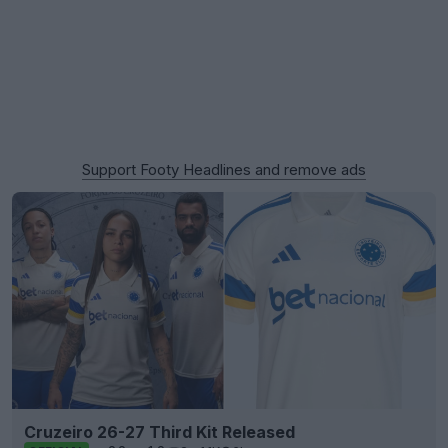
Support Footy Headlines and remove ads
Cruzeiro 26-27 Third Kit Released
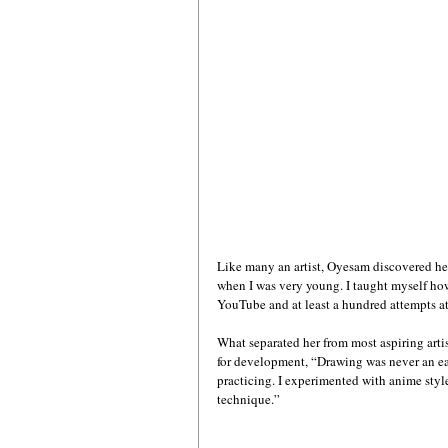
Like many an artist, Oyesam discovered her p
when I was very young. I taught myself how 
YouTube and at least a hundred attempts at
What separated her from most aspiring artis
for development, “Drawing was never an eas
practicing. I experimented with anime sty
technique.”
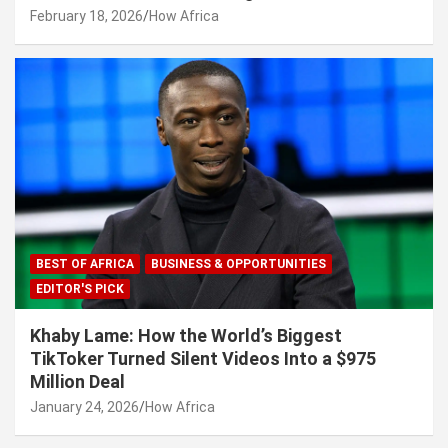
February 18, 2026
How Africa
BEST OF AFRICA
BUSINESS & OPPORTUNITIES
EDITOR'S PICK
Khaby Lame: How the World’s Biggest
TikToker Turned Silent Videos Into a $975
Million Deal
January 24, 2026
How Africa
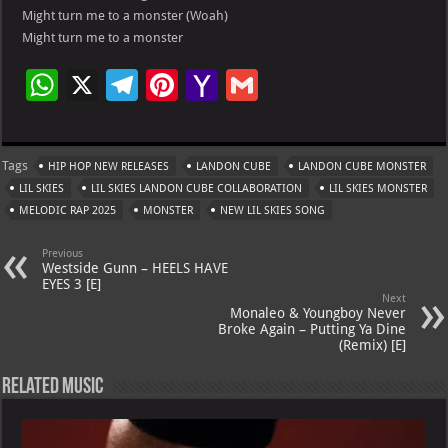
Might turn me to a monster (Woah)
Might turn me to a monster
W
X
Te
Pi
Ya
G
h
le
nt
h
m
at
gr
er
o
ai
Tags
HIP HOP NEW RELEASES
LANDON CUBE
LANDON CUBE MONSTER
s
a
es
o
l
LIL SKIES
LIL SKIES LANDON CUBE COLLABORATION
LIL SKIES MONSTER
A
m
t
M
MELODIC RAP 2025
MONSTER
NEW LIL SKIES SONG
p
ai
Previous
p
l
Westside Gunn – HEELS HAVE
EYES 3 [E]
Next
Monaleo & Youngboy Never
Broke Again – Putting Ya Dine
(Remix) [E]
Related Music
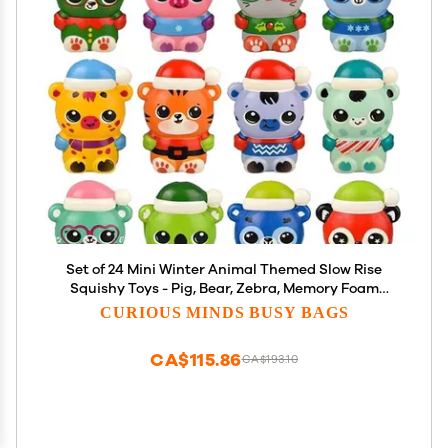
Set of 24 Mini Winter Animal Themed Slow Rise
Squishy Toys - Pig, Bear, Zebra, Memory Foam
Squish Stress Ball - Winter Christmas
CURIOUS MINDS BUSY BAGS
CA$115.86
CA$193.10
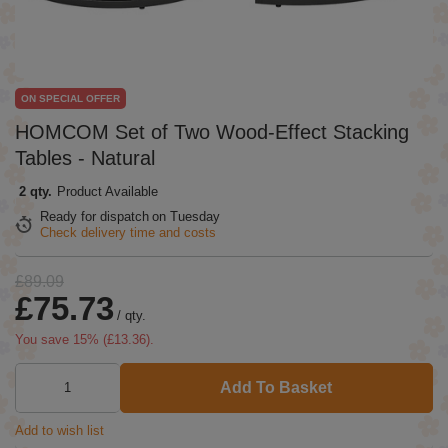
ON SPECIAL OFFER
HOMCOM Set of Two Wood-Effect Stacking
Tables - Natural
2 qty.
Product Available
Ready for dispatch
on Tuesday
Check delivery time and costs
£89.09
£75.73
/
qty.
You save
15
% (
£13.36
).
Add To Basket
Add to wish list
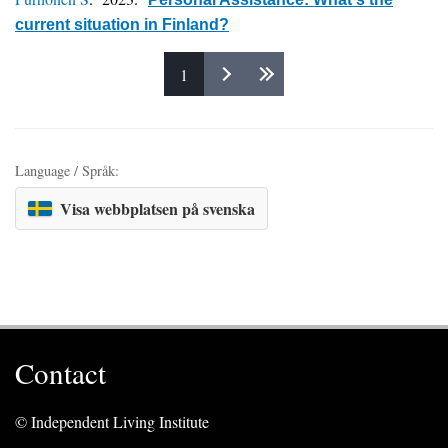
current situation in Finland?
1
Pages
Language / Språk:
Visa webbplatsen på svenska
Contact
© Independent Living Institute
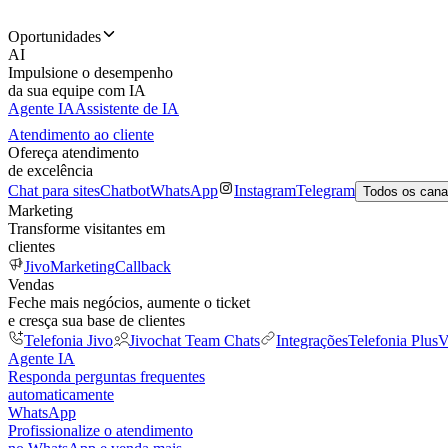
Oportunidades
AI
Impulsione o desempenho
da sua equipe com IA
Agente IA
Assistente de IA
Atendimento ao cliente
Ofereça atendimento
de excelência
Chat para sites
Chatbot
WhatsApp
Instagram
Telegram
Todos os cana
Marketing
Transforme visitantes em
clientes
JivoMarketing
Callback
Vendas
Feche mais negócios, aumente o ticket
e cresça sua base de clientes
Telefonia Jivo
Jivochat Team Chats
Integrações
Telefonia Plus
V
Agente IA
Responda perguntas frequentes
automaticamente
WhatsApp
Profissionalize o atendimento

:::

- Work order:
Locate the word "SKIES" in the entries, and copy every line where it is found.

- Exercise output:
LIL SKIES
LIL SKIES LANDON CUBE COLLABORATION
LIL SKIES MONSTER
NEW LIL SKIES SONG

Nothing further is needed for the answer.